### EXERCISE DIRECTIONS
Copy the records below exactly, omitting any pictures they contain.

Segment Start: STORED DATA

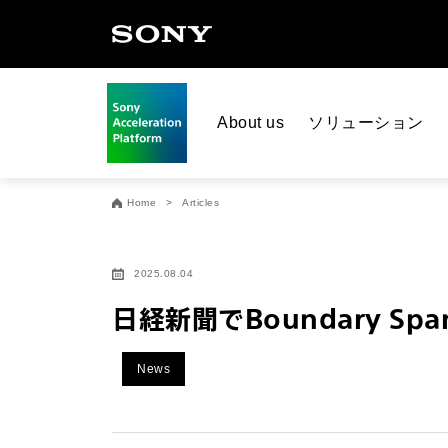
About us
ソリューション
Home
Articles
2025.08.04
日経新聞でBoundary Spa
News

Segment End: STORED DATA

### TASK RESPONSE
About us
ソリューション
Home
Articles
2025.08.04
日経新聞でBoundary Spa
News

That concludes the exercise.